Monday, November 2, 2009

Why I am not a true fan


Don't get me wrong, I'm a very reliable guy, sticking to my assignments and making sure I do what I said I would do for my group. I am loyal to my family and would defend them against everything, and my friends can count on me to be there for them. However, when it comes to being a sports fan, I admit, I am not a diehard fan of any fan.

A diehard fan lives and breathes with their team. They literally bleed the team color. They skip business meetings, dental appointments, counseling sessions, important dinners, and choral practices to watch their team play. Even if they're at one of those other activities, their heart is not in it and they'll constantly be jonesy-ing for a score report of their team. There is no TiVo or "I'll record it" for the diehard fan, they're either at the game or pressed against their TV hanging on every play.

A diehard fan makes sure his closet is at least one authenticated jersey of their team. A diehard fan has team mugs, team helmets, team socks, team scarves, team kneecaps, and all other sorts of apparel that they wear only on game day. A diehard fan has the team's schedule hanging on a poster in their room or programmed into their blackberry, depending on the income class. Not that the diehard fan needs it; they've memorized the season schedule as soon as it came out in the off-season. A diehard fan has their children wear mini-team appareal.

A diehard fan never loses faith in their team; the fan sticks with them through thick and thin, through 7-game losing streaks and rebuilding campaigns. The diehard fan remains patient with their team, remembering how patient their parents/ ancestors were with the team and their parents before that. The diehard fan doesn't change allegiances even if they move to a different city, different state, or even different country. They will literally go to their graves a fan of that team. They resist the urge to quit despite cocky free agents, boneheaded playcalling, micro-managing managers, lame-duck GM's, and unlikable players.

A diehard fan suffers through all those things as above, but the reward is great. The pot at the end of the rainbow is that much sweeter for the diehard fan, as they've had to travel the whole way to get there. The diehard fan can quote by memory all of the wins and losses of their teams throughout the years, and when victory in the form of championship comes, they will be the real winners, the ones who have endured through the chaos to emerge victorious as championships of the night.

Ahh, how sweet it is to be a diehard fan. I, alas, am not one of them. Of any team.
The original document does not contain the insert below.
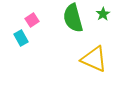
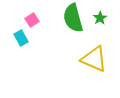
green star: moved 3 px left, 4 px down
I'd say I WAS a Cubs fan, and that's the closest I've ever become to being a diehard fan, watching them since I was 7, listening to Pat Hughes and Ron Santo call the games on the radio, remembering Harry Carey and Chip Carey, from Mark Grace to Sammy Sosa to Jose Nieves to Kerry Wood to Derek Lee to Milton Bradley, being there in the 65-win seasons as well as the 100-win seasons. O the cubs. Alas, I have given up on that team, and you can strip the diehard fan status from me. Other teams I have had an interest in but far from being diehard about: The Bulls, the Bears, the Fighting Illini (all sports), the Boston Red Sox, the Los Angeles Angels, the San Diego Chargers, the Los Angeles Clippers.......all just common fandom, nothing serious. Will I ever become a diehard fan of any team ever again? I doubt it. I'm now a dedicated diehard fan of Big Brother --> that's my summer Super Bowl.